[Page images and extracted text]

· · · · · · ·

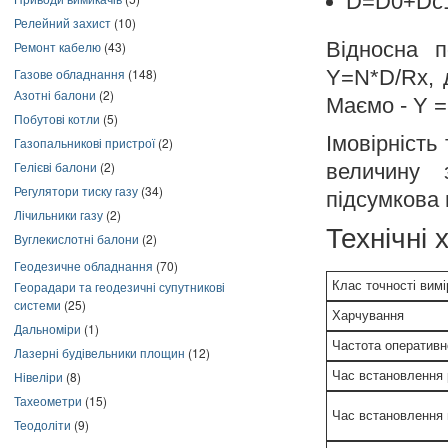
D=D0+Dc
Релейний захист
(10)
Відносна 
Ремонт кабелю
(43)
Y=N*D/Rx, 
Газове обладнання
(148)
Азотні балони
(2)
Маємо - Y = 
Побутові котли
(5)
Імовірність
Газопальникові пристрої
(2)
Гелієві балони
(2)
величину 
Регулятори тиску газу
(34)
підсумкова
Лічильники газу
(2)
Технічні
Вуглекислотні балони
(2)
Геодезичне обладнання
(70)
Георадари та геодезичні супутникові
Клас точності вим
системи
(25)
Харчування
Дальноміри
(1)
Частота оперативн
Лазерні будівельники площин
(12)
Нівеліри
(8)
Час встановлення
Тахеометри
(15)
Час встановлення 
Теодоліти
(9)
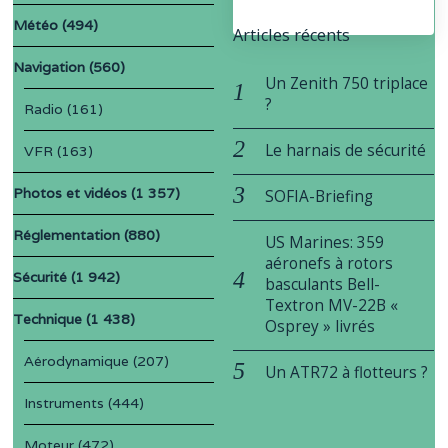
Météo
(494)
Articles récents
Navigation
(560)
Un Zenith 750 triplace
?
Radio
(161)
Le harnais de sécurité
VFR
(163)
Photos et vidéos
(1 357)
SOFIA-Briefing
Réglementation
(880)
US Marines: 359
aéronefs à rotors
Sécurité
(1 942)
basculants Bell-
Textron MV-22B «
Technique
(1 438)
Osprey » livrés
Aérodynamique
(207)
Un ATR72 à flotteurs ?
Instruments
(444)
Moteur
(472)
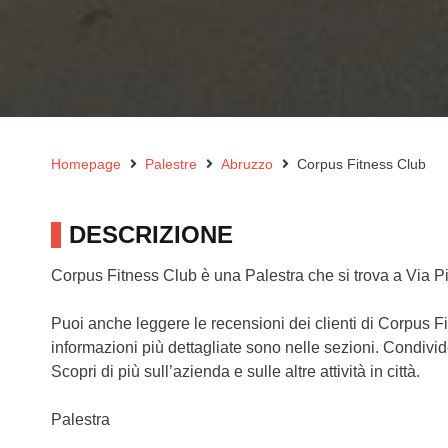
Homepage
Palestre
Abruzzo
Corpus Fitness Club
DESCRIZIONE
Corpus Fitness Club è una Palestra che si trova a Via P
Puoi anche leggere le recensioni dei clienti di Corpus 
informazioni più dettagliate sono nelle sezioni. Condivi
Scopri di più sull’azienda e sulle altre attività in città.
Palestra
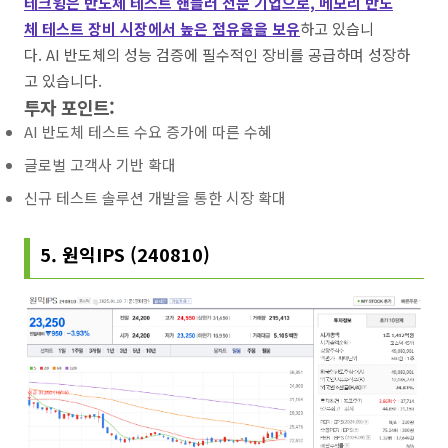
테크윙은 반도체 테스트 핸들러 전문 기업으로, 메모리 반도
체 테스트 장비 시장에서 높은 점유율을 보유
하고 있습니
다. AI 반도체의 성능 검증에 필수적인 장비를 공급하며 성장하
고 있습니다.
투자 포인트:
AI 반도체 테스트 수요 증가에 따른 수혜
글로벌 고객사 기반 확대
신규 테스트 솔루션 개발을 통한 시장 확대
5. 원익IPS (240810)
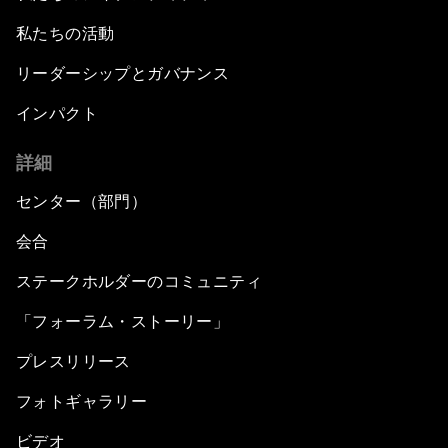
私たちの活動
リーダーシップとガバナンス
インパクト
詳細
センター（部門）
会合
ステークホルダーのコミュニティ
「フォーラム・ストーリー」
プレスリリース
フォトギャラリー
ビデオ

· · · · · · ·

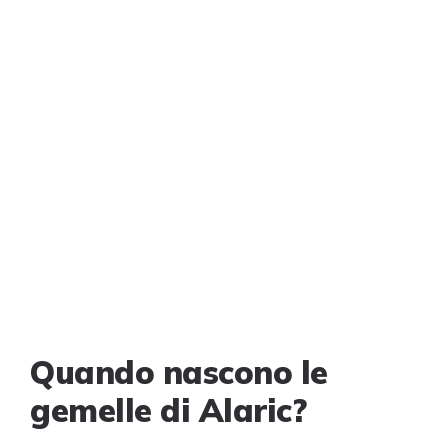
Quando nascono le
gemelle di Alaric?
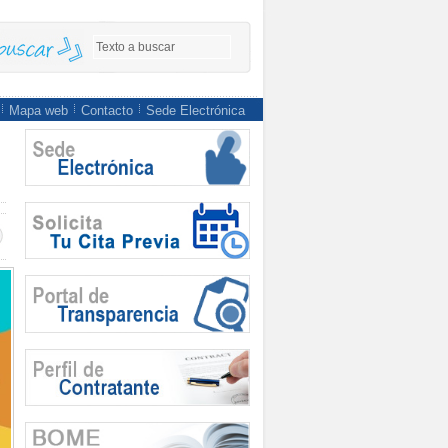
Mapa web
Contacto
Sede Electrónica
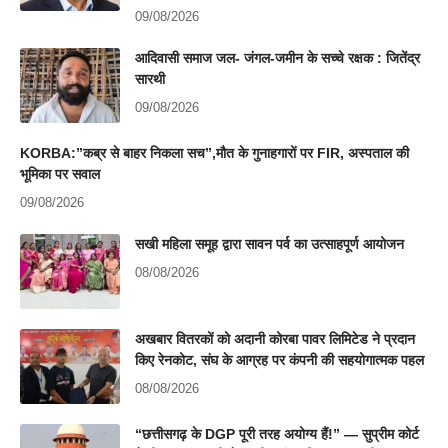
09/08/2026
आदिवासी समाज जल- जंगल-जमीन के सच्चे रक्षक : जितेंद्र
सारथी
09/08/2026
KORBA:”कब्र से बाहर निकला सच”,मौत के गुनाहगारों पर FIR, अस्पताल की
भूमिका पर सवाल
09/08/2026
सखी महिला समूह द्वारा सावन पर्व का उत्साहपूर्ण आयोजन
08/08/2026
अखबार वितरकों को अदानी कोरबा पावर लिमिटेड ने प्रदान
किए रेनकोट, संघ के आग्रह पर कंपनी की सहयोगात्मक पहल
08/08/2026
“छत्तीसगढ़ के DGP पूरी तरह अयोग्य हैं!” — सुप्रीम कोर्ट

· · · · · · ·

__Directions for this task__:
Where a line of the data holds the word "балони", copy that line.

__Exercise answer__:
Азотні балони
Гелієві балони
Вуглекислотні балони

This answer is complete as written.